Indagando un paese dai sotterranei inquieti e tutto in movimento, che, come dice Rumiz, parla di noi e della nostra storia, è proprio questo abitare sulle pendici di un vulcano che lascia più stupefatti e lo scrittore ironizza: “Un pericolo l’Etna? Ma quando mai. È un dio benigno, rispetto alla fornace d’asfalto, la bestialità del traffico, il manicomio dei motorini, gli sguardi in cerca di rissa di molti, l’atteggiamento minatorio persino di certi camerieri nei ristoranti”. E la cosa, si sa, non è diversa, anzi è in forma molto più ampia, sulle pendici del Vesuvio, da cui però Rumiz è affascinato per la visione magmatica dei suoi abitanti, di una città in cui tutto comunica con tutto, l’alto col basso, la religione con la superstizione in un esistere che Benjamin aveva definito ‘porosità’. La verità è che da lì ti affacci sul più bel golfo del mondo e il terreno nutrito dal sottosuolo è rigogliosissimo e offre uno straordinario materiale da costruzione e poi c’è quella fatalità per cui alla fine tanto “di qualcosa si deve pure morire”.

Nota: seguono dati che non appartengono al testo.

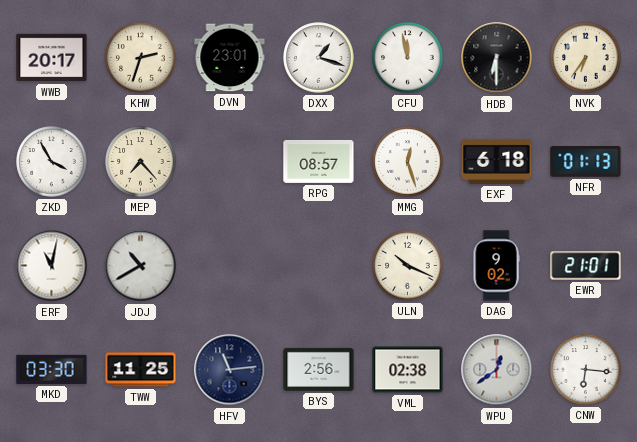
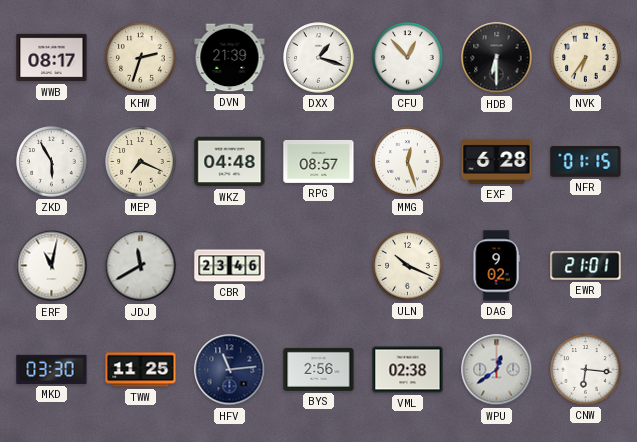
WWB: 20:17 -> 08:17
DVN: 23:01 -> 21:39
CFU: 11:58 -> 12:53
ZKD: 3:55 -> 5:55
MEP: 7:23 -> 7:19
WKZ: none -> 04:48
EXF: 6:18 -> 6:28
NFR: 01:13 -> 01:15
JDJ: 10:40 -> 11:40
CBR: none -> 23:46
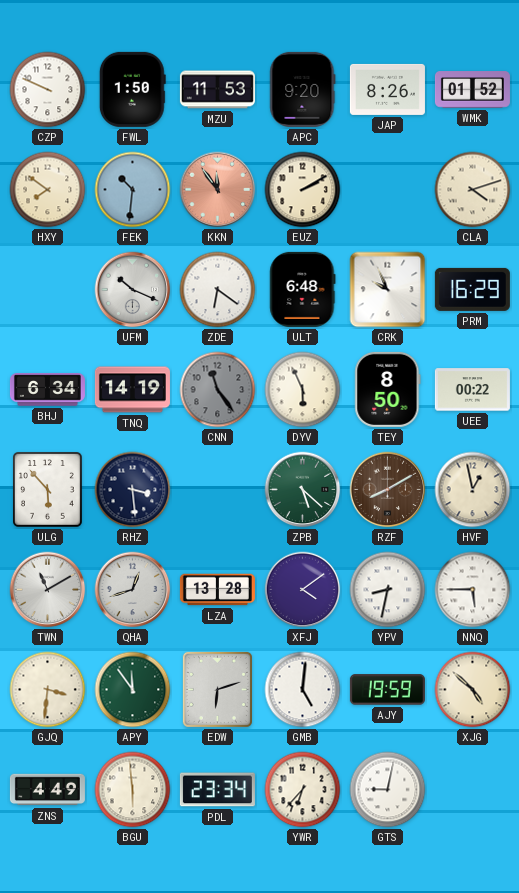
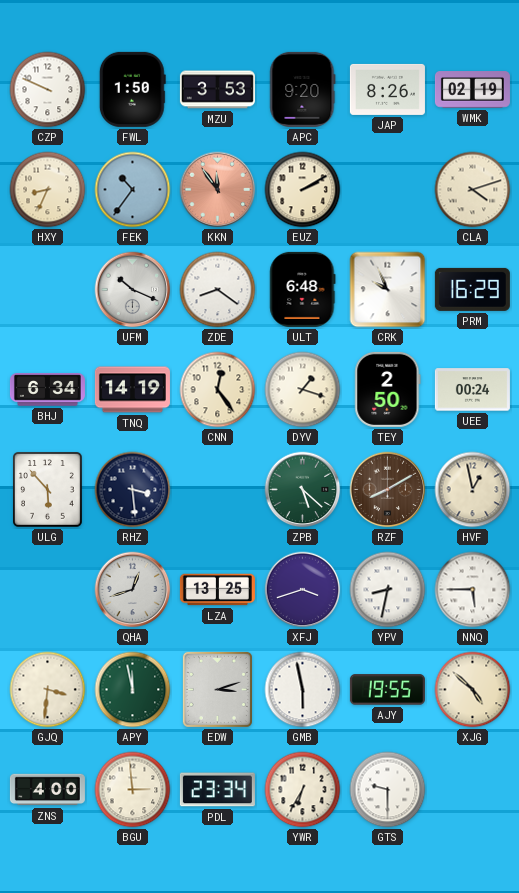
MZU: 11:53 -> 3:53
WMK: 01:52 -> 02:19
HXY: 7:51 -> 8:34
FEK: 10:31 -> 10:36
ZDE: 6:21 -> 8:21
CNN: 11:24 -> 12:24
CNN dial: grey -> cream
DYV: 5:56 -> 1:18
TEY: 8:50 -> 2:50
UEE: 00:22 -> 00:24
TWN: 11:10 -> none
LZA: 13:28 -> 13:25
XFJ: 4:09 -> 3:42
APY: 11:54 -> 11:58
EDW: 6:12 -> 3:12
GMB: 5:01 -> 5:58
AJY: 19:59 -> 19:55
ZNS: 4:49 -> 4:00
BGU: 5:59 -> 2:59
YWR: 6:37 -> 6:35
GTS: 9:02 -> 9:30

Il libro naturalmente è un susseguirsi anche di interviste e incontri, per far capire come, in questo caso, gli allarmi degli anni Settanta sui Campi Flegrei dettero il via a uno sgombero che lasciò poi campo libero a una terribile speculazione edilizia e, in seguito, a un aumento della popolazione negli stessi posti dove oggi si parla di piani di evacuazione. Non diversamente accade con i terremoti e le ricostruzioni, non sempre secondo le necessarie regole antisismiche, così che se poi si muore anche per scosse non elevatissime è perché le case sono state costruite male e, non a caso, si muore di più nei paesi con più corruzione.
Comunque, come spiega Rumiz, “la mia non è un’inchiesta, è un tentativo di ricavare un’antropologia dal sottosuolo”, capire gli italiani anche da questo loro rapporto, guardando cosa accade sotto i loro piedi, dove il sacro usa gli elementi naturali per manifestarsi, per mettersi in scena. Napoli e i napoletani sono sono allora per lui, che scrive bellissime colorite pagine, il punto di riferimento principale. “C’era poco da fare. A Napoli bisognava entrarci per immersione. Calarsi nei pozzi. Capirla non aveva senso. Bisognava saltare a pie’ pari quella pretesa” razionale e, con i suoi riti e vite, col suo rapporto con la morte, coi suoi intellettuali, scienziati e artisti, si rivela la cartina di tornasole che rende visibile quell’identità geologica nazionale. Il resto riguarda il mondo della superficie, della burocrazia e della politica, e allora sarebbe tutto un altro discorso.